O secretário de Mobilidade e Controle Urbano do Recife, João Braga, explicou que a rigidez da legislação gerou o alto índice de irregularidade observado. "A lei é inócua. Se não mudar, ou fechamos a cidade inteira ou fechamos os olhos", declarou, explicando que a flexibilização de alguns itens, como o estacionamento (hoje exige-se uma vaga para cada 50 m² construídos), não implica em falta de regras. "A realidade é que muitos estabelecimentos funcionam muito bem sem estacionamento, quem vai saber se isso é viável ou não é o proprietário. Agora, se incomodar a vizinhança ou a mobilidade, o alvará pode ser cassado." Quem precisar de estacionamento e não tiver área disponível pode se juntar a outros para alugar ou adquirir um espaço.
Outras flexibilidades propostas são a desvinculação entre alvará e legalidade do imóvel e dispensa de análise de localização. "Se, por exemplo, houver ampliação irregular, vamos liberar a licença, mas o cômodo irregular pode ser demolido", esclareceu a secretária-executiva de Licenciamento e Urbanismo, Taciana Sotto-Maior. "E não vai mais haver zoneamento de área residencial ou comercial, exceto para algumas atividades, como postos de gasolina e indústrias." A desburocratização do serviço inclui ampliação do prazo de validade do alvará provisório de um para três anos e do definitivo de três para cinco anos, além da possibilidade de dar entrada e acompanhar o processo pela internet.
EXIGÊNCIAS
Entre as ações para melhorar a mobilidade estão a obrigatoriedade de área para carga e descarga. "Onde não for possível, como no Centro do Recife, vamos estabelecer horário que não prejudique a mobilidade", salientou Braga. Já os de locais como a Rua da Hora, no Espinheiro, devem se adaptar. Espaço para embarque e desembarque de passageiros também precisarão ser criados por casas de festa, boates, clubes noturnos e instituições de ensino em grandes corredores e vias por onde passam ônibus. "No início do próximo ano letivo já quero essa ação em vigor nas escolas. Quem oferece o serviço precisa dar condições para ele funcionar", afirmou.

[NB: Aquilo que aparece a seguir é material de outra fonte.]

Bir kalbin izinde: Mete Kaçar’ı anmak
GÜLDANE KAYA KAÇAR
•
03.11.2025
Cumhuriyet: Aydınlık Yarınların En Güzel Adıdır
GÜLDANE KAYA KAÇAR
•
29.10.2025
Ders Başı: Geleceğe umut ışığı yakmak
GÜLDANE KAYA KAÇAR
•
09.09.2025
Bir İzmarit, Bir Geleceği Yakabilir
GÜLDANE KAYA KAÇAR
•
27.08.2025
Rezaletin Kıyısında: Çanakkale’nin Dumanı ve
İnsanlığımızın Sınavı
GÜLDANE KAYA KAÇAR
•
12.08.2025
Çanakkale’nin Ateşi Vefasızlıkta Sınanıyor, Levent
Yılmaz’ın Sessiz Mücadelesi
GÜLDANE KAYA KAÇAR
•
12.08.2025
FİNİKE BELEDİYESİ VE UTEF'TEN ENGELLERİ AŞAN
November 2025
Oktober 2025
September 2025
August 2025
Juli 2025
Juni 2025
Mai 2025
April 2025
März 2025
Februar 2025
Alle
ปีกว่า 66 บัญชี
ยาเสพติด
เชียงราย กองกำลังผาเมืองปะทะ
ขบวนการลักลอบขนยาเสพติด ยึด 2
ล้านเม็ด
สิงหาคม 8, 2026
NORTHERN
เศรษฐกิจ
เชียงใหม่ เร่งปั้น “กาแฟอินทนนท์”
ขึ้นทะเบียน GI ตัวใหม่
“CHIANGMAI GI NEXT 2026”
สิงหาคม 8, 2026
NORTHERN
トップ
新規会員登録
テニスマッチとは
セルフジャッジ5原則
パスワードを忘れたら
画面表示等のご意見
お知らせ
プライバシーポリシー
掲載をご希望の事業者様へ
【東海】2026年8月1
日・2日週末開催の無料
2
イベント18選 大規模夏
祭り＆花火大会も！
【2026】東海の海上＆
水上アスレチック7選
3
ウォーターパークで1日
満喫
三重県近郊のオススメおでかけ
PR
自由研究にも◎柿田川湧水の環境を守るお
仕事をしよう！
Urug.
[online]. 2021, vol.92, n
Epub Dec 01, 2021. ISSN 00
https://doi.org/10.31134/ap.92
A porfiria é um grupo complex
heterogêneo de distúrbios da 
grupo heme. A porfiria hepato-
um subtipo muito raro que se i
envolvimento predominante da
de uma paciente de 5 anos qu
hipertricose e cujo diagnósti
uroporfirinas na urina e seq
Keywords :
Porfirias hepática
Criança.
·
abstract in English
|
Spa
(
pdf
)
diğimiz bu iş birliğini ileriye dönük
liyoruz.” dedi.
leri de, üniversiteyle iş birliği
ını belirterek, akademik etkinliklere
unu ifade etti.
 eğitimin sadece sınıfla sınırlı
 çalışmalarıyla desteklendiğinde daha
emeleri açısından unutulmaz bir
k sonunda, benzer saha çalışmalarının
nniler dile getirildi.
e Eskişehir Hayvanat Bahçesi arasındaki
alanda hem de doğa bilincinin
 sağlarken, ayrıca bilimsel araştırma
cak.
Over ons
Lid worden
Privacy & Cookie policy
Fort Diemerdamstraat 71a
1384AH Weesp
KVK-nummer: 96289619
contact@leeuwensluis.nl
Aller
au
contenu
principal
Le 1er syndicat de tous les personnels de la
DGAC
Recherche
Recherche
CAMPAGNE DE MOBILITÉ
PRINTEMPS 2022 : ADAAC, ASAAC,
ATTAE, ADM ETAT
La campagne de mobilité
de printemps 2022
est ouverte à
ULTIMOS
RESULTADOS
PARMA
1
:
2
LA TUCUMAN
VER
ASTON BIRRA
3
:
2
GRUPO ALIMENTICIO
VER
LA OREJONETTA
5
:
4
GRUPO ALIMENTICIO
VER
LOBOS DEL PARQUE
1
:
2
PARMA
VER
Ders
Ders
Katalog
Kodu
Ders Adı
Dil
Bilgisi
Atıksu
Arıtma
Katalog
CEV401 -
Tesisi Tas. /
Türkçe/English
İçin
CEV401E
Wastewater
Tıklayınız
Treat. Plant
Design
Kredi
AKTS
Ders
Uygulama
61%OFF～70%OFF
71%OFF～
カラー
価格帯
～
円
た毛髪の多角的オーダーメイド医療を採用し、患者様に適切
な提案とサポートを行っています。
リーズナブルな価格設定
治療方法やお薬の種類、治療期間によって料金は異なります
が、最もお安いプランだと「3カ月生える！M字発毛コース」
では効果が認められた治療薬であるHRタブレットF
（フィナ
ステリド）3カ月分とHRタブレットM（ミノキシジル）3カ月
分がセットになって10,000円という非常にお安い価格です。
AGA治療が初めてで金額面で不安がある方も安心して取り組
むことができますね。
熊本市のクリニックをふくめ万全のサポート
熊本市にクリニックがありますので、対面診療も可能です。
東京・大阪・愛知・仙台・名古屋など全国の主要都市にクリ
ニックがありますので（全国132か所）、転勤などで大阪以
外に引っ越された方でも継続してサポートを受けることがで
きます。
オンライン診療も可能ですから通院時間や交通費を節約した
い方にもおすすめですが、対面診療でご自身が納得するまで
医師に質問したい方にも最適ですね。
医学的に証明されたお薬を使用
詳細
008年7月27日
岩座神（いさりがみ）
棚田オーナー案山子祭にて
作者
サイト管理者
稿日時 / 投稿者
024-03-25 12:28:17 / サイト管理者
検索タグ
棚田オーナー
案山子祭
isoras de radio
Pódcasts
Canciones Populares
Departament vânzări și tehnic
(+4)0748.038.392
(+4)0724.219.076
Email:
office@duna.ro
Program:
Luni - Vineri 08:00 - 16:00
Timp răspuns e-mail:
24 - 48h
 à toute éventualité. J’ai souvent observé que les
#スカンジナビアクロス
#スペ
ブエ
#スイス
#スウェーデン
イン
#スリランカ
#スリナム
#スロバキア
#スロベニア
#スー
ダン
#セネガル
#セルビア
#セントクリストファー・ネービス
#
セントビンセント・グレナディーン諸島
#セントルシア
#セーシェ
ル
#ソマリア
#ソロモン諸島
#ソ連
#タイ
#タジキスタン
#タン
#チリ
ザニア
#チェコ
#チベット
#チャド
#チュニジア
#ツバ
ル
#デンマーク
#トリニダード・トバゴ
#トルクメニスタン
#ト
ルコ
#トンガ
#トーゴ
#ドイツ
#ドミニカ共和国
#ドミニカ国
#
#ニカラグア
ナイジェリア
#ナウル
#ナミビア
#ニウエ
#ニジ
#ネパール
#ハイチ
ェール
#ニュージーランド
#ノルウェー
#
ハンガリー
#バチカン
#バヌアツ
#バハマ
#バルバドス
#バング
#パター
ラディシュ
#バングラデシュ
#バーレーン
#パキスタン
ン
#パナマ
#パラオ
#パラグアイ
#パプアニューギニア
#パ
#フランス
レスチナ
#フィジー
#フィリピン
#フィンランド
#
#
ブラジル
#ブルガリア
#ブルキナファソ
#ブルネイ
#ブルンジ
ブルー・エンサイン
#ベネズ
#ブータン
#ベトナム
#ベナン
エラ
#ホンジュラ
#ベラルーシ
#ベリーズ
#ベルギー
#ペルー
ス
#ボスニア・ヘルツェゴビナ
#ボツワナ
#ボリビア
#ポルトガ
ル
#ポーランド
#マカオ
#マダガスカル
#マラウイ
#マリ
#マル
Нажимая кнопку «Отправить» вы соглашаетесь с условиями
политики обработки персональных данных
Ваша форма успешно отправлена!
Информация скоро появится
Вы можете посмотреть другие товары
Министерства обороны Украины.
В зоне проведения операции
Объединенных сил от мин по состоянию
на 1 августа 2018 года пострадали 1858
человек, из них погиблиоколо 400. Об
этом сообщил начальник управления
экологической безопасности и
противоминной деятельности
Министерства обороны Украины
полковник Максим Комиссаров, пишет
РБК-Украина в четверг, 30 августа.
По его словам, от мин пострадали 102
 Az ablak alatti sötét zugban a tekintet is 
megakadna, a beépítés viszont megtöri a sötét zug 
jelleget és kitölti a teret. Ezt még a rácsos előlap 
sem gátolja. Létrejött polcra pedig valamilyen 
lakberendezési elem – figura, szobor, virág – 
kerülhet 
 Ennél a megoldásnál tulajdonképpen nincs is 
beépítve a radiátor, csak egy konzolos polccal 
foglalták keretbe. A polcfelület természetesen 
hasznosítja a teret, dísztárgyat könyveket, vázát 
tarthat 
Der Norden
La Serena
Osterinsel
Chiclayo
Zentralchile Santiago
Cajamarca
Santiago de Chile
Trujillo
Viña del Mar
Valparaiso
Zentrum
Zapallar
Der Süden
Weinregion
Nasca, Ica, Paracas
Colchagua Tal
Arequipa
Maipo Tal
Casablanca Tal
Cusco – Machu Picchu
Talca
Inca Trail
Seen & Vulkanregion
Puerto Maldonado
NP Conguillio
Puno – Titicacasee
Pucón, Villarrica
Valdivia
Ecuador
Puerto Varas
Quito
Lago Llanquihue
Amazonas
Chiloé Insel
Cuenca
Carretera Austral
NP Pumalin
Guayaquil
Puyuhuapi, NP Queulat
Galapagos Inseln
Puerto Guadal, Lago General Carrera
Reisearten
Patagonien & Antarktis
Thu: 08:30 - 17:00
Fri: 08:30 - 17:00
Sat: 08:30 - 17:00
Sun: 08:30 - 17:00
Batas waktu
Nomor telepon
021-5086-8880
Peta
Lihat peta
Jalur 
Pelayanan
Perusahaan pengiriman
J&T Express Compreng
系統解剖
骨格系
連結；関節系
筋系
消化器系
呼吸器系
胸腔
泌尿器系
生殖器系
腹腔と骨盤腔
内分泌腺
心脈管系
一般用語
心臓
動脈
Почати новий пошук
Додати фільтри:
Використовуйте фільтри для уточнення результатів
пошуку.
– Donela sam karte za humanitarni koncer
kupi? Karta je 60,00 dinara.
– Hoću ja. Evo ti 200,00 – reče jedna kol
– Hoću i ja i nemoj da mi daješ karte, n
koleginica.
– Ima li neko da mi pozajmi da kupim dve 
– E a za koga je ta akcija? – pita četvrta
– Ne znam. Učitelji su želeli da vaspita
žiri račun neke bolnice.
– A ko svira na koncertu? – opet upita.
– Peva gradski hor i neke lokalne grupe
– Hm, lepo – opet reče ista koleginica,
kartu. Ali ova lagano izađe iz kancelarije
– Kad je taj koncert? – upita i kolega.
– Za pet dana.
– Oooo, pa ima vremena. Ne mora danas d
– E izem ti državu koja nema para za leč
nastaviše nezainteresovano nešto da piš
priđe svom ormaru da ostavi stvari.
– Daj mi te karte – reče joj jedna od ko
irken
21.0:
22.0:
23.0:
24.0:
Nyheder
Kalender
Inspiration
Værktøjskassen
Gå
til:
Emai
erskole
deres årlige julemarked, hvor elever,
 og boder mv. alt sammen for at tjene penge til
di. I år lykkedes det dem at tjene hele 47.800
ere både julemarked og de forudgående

Para viabilizar as mudanças propostas na Lei do Alvará, a Secretaria de Mobilidade vai praticamente dobrar o número de fiscais da Diretoria de Controle Ambiental e Urbano (Dircon), passando de 84 para 164, até o início de dezembro, segundo o secretário João Braga. A fim de incentivar a participação da sociedade no processo de fiscalização, o novo alvará, a ser fixado na entrada do imóvel, terá um QR Code (código que pode ser lido por alguns celulares), informando sua situação.